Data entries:
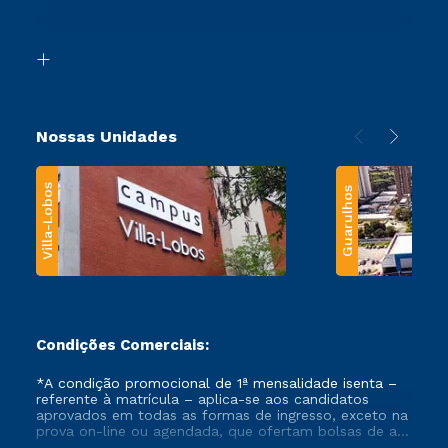
Acessibilidade
Segunda Graduação
Biblioteca
Transferência
Nossas Unidades
Villa-Lobos
Guarulhos
Condições Comerciais:
*A condição promocional de 1ª mensalidade isenta –
referente à matrícula – aplica-se aos candidatos
aprovados em todas as formas de ingresso, exceto na
prova on-line ou agendada, que ofertam bolsas de até
50% de desconto, ambos ingressantes no semestre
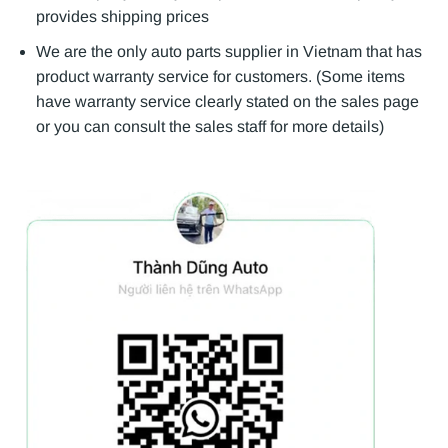
provides shipping prices
We are the only auto parts supplier in Vietnam that has
product warranty service for customers. (Some items
have warranty service clearly stated on the sales page
or you can consult the sales staff for more details)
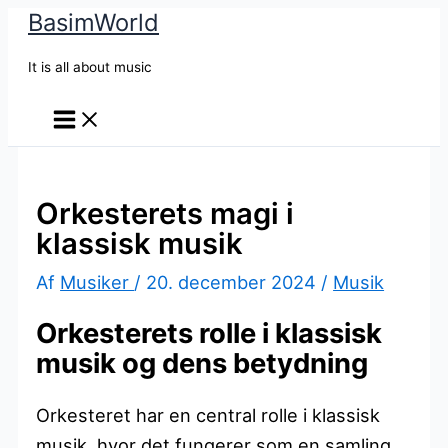
BasimWorld
Gå
til
It is all about music
indholdet
Orkesterets magi i
klassisk musik
Af
Musiker
/
20. december 2024
/
Musik
Orkesterets rolle i klassisk
musik og dens betydning
Orkesteret har en central rolle i klassisk
musik, hvor det fungerer som en samling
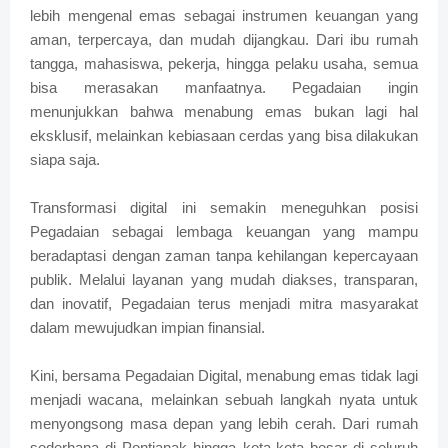
lebih mengenal emas sebagai instrumen keuangan yang
aman, terpercaya, dan mudah dijangkau. Dari ibu rumah
tangga, mahasiswa, pekerja, hingga pelaku usaha, semua
bisa merasakan manfaatnya. Pegadaian ingin
menunjukkan bahwa menabung emas bukan lagi hal
eksklusif, melainkan kebiasaan cerdas yang bisa dilakukan
siapa saja.
Transformasi digital ini semakin meneguhkan posisi
Pegadaian sebagai lembaga keuangan yang mampu
beradaptasi dengan zaman tanpa kehilangan kepercayaan
publik. Melalui layanan yang mudah diakses, transparan,
dan inovatif, Pegadaian terus menjadi mitra masyarakat
dalam mewujudkan impian finansial.
Kini, bersama Pegadaian Digital, menabung emas tidak lagi
menjadi wacana, melainkan sebuah langkah nyata untuk
menyongsong masa depan yang lebih cerah. Dari rumah
sederhana di Pontianak hingga kota-kota besar di seluruh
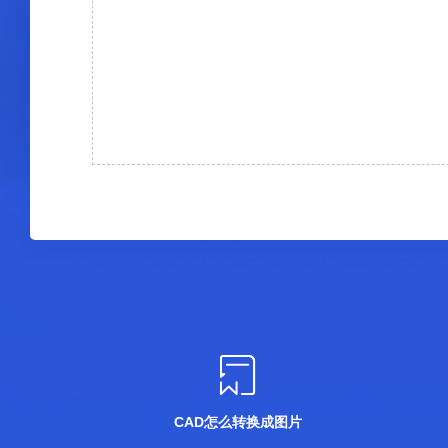
CAD怎么转换成图片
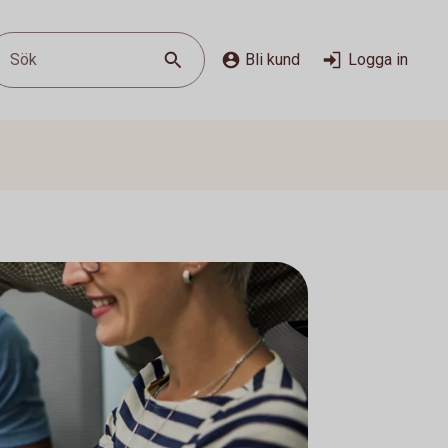
Sök
Bli kund
Logga in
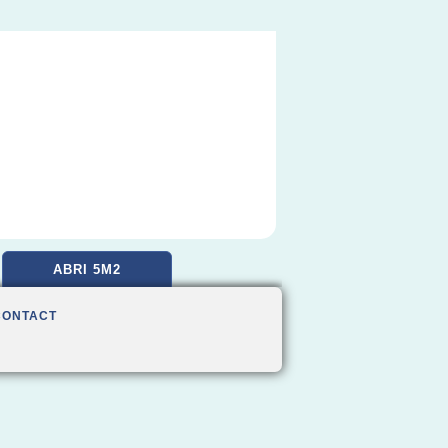
ABRI 5M2
CONTACT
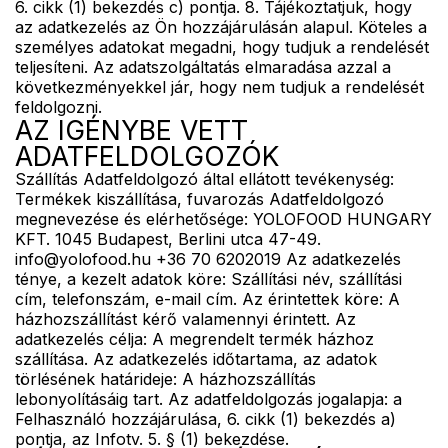
6. cikk (1) bekezdés c) pontja. 8. Tájékoztatjuk, hogy
az adatkezelés az Ön hozzájárulásán alapul. Köteles a
személyes adatokat megadni, hogy tudjuk a rendelését
teljesíteni. Az adatszolgáltatás elmaradása azzal a
következményekkel jár, hogy nem tudjuk a rendelését
feldolgozni.
AZ IGÉNYBE VETT
ADATFELDOLGOZÓK
Szállítás Adatfeldolgozó által ellátott tevékenység:
Termékek kiszállítása, fuvarozás Adatfeldolgozó
megnevezése és elérhetősége: YOLOFOOD HUNGARY
KFT. 1045 Budapest, Berlini utca 47-49.
info@yolofood.hu +36 70 6202019 Az adatkezelés
ténye, a kezelt adatok köre: Szállítási név, szállítási
cím, telefonszám, e-mail cím. Az érintettek köre: A
házhozszállítást kérő valamennyi érintett. Az
adatkezelés célja: A megrendelt termék házhoz
szállítása. Az adatkezelés időtartama, az adatok
törlésének határideje: A házhozszállítás
lebonyolításáig tart. Az adatfeldolgozás jogalapja: a
Felhasználó hozzájárulása, 6. cikk (1) bekezdés a)
pontja, az Infotv. 5. § (1) bekezdése.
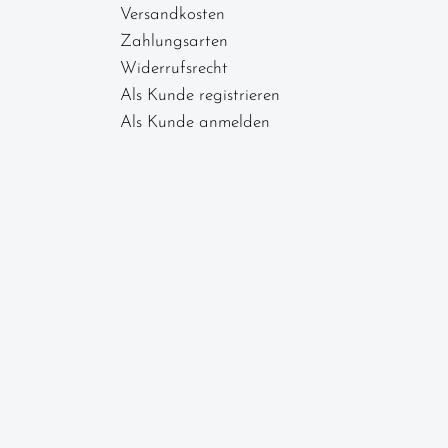
Versandkosten
Zahlungsarten
Widerrufsrecht
Als Kunde registrieren
Als Kunde anmelden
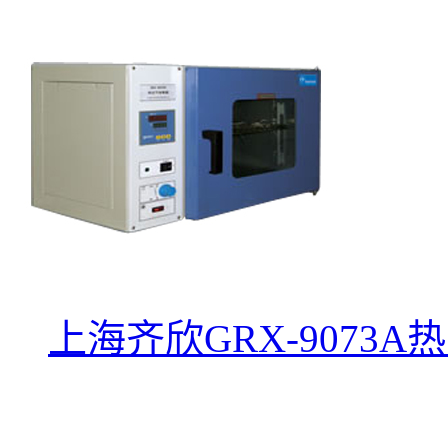
上海齐欣GRX-9073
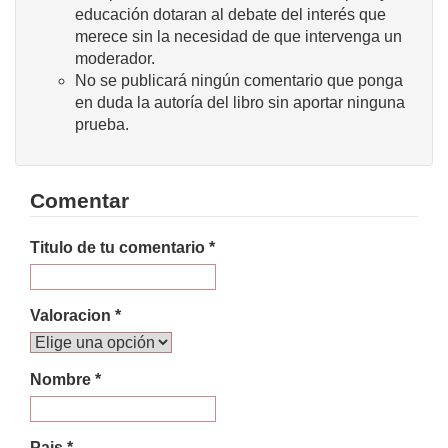
educación dotaran al debate del interés que
merece sin la necesidad de que intervenga un
moderador.
No se publicará ningún comentario que ponga
en duda la autoría del libro sin aportar ninguna
prueba.
Comentar
Titulo de tu comentario *
Valoracion *
Nombre *
Pais *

### What to produce:
Every line above that holds the string "hogy" should be copied into the answer.

### Exercise response:
6. cikk (1) bekezdés c) pontja. 8. Tájékoztatjuk, hogy
személyes adatokat megadni, hogy tudjuk a rendelését
következményekkel jár, hogy nem tudjuk a rendelését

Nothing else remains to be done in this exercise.